Ken Keeler, Bill Oakley, and Josh Weinstein all defend the episode in its DVD commentary. Keeler asserts, "I am very, very proud of the job I did on this episode. This is the best episode of television I feel I ever wrote." He describes the episode as a commentary on "people who like things just the way they are", and remarks, "It never seems to have occurred to anyone that this episode is about the people who hate it." However, Keeler says that some of the dialogue was changed from his original draft, making this point less obvious. Oakley and Weinstein explain that they wanted to push the boundaries of the series while working as show-runners, and advise viewers to treat "The Principal and the Pauper" as an "experiment". They surmise that the negative reception was partly due to the fact that it was not immediately apparent to viewers that this was such an episode (as opposed to, for example, "The Simpsons Spin-Off Showcase"). They also describe the ending of the episode as an attempt to reset the continuity and allow fans to consider the episode as non-canonical, divorced from the larger series.

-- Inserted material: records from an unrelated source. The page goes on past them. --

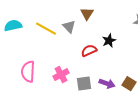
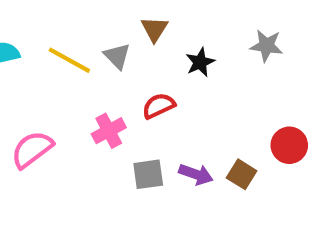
black star: (109, 41) -> (200, 62), moved
pink semicircle: (28, 72) -> (32, 149), turned 50
pink cross: (61, 75) -> (109, 131), moved

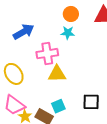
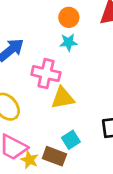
pink cross: (47, 54) -> (46, 74), turned 30

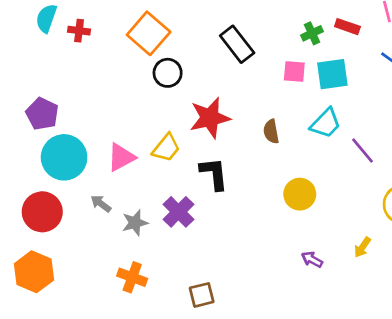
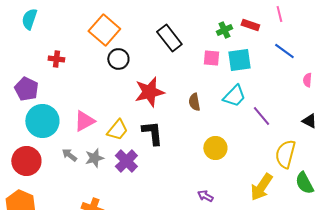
red cross: (79, 31) -> (56, 59), moved
yellow trapezoid: (166, 148) -> (117, 130), moved
gray star: (135, 223) -> (94, 158), moved
yellow arrow: (362, 247) -> (261, 187), size x1.8
purple arrow: (312, 260) -> (205, 196), moved

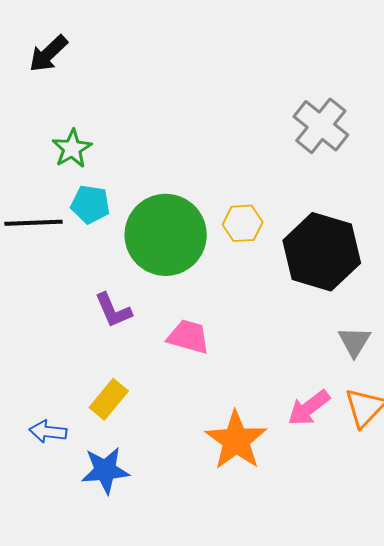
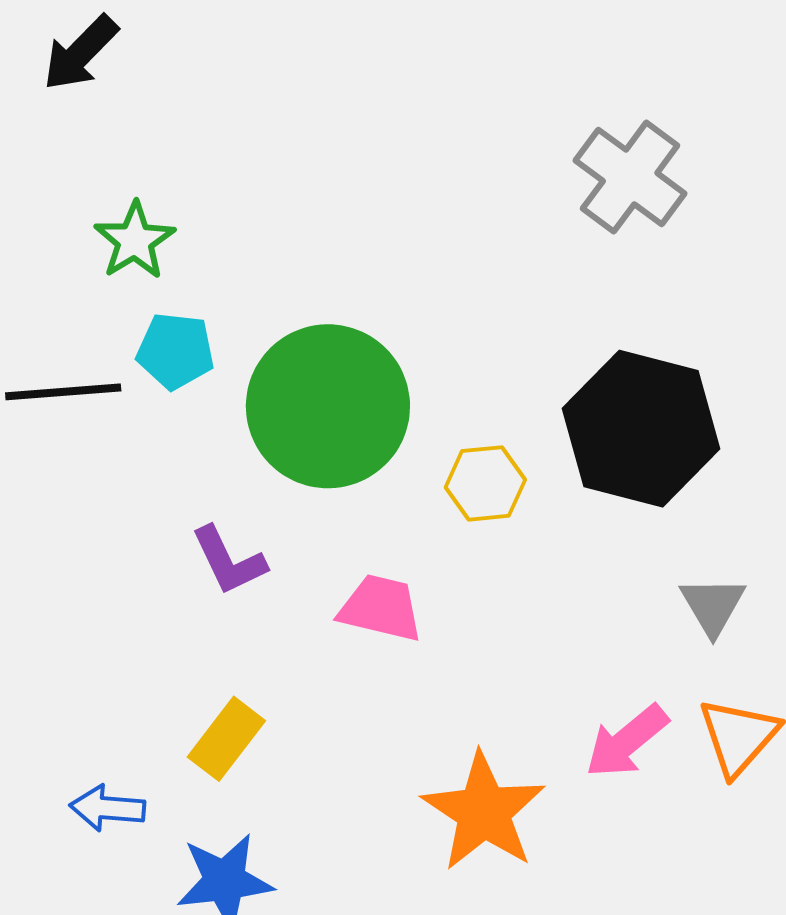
yellow hexagon: (243, 223) -> (485, 483), moved

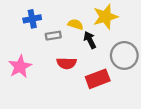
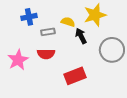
red semicircle: (67, 63) -> (46, 54), moved
red rectangle: (98, 79) -> (75, 76), moved

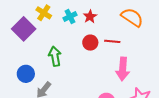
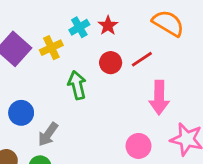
yellow cross: (44, 13) -> (51, 48), moved, turned 35
red line: (112, 41) -> (142, 59), turned -35
green arrow: (55, 56) -> (77, 85), moved

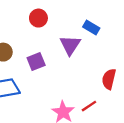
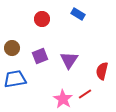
blue rectangle: (91, 27) -> (78, 14), moved
purple triangle: (70, 45) -> (69, 60), moved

Later episodes of The Simpsons contain references to "The Principal and the Pauper". A clip from the episode was used in season eleven's "Behind the Laughter" as an example of the show's increasingly "gimmicky and nonsensical plots". In the season fifteen episode "I, (Annoyed Grunt)-Bot", Lisa addresses Principal Skinner as "Principal Tamzarian" when Skinner chides her for naming her new cat Snowball II, after their cat of the same name that had died earlier in the episode.